Source data:
Segment Open

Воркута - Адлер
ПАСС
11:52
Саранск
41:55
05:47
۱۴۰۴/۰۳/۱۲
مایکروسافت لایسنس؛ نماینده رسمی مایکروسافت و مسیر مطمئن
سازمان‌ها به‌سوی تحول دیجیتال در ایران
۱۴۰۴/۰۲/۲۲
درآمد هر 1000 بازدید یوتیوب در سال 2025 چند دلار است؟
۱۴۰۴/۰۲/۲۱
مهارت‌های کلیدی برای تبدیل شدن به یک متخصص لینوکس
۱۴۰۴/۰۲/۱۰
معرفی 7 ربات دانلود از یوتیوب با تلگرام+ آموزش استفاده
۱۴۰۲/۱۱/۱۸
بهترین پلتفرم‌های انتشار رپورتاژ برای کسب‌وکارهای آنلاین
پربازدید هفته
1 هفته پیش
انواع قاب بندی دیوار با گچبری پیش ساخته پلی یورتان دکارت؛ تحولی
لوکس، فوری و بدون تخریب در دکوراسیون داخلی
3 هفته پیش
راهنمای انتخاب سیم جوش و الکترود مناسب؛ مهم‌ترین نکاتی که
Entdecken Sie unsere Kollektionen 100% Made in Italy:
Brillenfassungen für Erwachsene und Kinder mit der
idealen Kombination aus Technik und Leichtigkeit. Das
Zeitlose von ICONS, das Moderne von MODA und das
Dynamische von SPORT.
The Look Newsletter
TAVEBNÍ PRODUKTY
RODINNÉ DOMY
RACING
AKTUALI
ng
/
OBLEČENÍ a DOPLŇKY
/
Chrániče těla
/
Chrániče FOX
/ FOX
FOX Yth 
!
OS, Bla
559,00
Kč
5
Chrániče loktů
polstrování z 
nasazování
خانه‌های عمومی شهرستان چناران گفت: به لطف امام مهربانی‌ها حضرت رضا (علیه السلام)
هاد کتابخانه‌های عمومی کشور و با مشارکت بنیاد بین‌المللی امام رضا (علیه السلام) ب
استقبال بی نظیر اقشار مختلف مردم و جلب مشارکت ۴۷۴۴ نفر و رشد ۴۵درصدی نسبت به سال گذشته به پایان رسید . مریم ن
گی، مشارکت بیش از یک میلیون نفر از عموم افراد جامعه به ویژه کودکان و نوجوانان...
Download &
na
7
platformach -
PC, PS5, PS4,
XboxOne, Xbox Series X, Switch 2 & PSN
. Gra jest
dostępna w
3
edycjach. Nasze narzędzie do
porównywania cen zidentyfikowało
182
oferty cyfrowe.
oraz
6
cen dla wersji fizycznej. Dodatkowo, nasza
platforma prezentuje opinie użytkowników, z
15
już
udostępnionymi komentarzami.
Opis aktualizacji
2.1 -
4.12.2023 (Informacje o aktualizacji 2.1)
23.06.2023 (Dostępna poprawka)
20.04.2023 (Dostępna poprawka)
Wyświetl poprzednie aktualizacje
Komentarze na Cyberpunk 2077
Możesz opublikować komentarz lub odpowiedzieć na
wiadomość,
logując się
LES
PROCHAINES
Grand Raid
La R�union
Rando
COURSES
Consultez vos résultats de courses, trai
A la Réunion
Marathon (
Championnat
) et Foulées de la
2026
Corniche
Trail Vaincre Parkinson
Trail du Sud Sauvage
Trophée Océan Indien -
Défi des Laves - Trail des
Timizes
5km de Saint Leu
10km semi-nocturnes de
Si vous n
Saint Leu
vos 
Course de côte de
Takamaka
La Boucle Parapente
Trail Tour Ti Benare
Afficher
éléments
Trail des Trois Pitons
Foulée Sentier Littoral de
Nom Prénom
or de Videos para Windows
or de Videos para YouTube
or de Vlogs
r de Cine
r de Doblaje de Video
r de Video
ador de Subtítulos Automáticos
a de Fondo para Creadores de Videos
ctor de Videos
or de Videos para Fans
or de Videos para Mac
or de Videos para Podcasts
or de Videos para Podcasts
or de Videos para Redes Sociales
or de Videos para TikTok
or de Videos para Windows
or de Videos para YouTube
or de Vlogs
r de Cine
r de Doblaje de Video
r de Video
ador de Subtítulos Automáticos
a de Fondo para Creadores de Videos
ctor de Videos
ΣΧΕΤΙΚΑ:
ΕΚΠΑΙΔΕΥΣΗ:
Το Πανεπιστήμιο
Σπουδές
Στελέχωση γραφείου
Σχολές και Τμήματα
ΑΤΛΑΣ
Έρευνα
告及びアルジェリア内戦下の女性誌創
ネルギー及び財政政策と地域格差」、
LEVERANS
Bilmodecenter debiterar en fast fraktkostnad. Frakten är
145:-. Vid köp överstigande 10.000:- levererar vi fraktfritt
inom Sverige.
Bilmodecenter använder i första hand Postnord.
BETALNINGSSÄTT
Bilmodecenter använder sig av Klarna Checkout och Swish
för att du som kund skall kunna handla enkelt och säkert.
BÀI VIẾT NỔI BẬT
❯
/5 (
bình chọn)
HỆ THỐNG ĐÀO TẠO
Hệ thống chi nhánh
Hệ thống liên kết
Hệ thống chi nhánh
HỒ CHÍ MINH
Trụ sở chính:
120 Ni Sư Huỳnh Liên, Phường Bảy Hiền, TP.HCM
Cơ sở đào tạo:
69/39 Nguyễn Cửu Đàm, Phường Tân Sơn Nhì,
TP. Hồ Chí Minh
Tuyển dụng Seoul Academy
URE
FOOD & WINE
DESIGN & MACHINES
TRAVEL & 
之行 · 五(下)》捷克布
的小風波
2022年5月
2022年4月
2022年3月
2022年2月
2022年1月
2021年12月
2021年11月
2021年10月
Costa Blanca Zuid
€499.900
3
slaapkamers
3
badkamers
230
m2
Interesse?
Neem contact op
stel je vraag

Segment Closed

Directions:
Which lines of the data contain the string "Bilmodecenter"? Copy each of them.

Response below:
Bilmodecenter debiterar en fast fraktkostnad. Frakten är
Bilmodecenter använder i första hand Postnord.
Bilmodecenter använder sig av Klarna Checkout och Swish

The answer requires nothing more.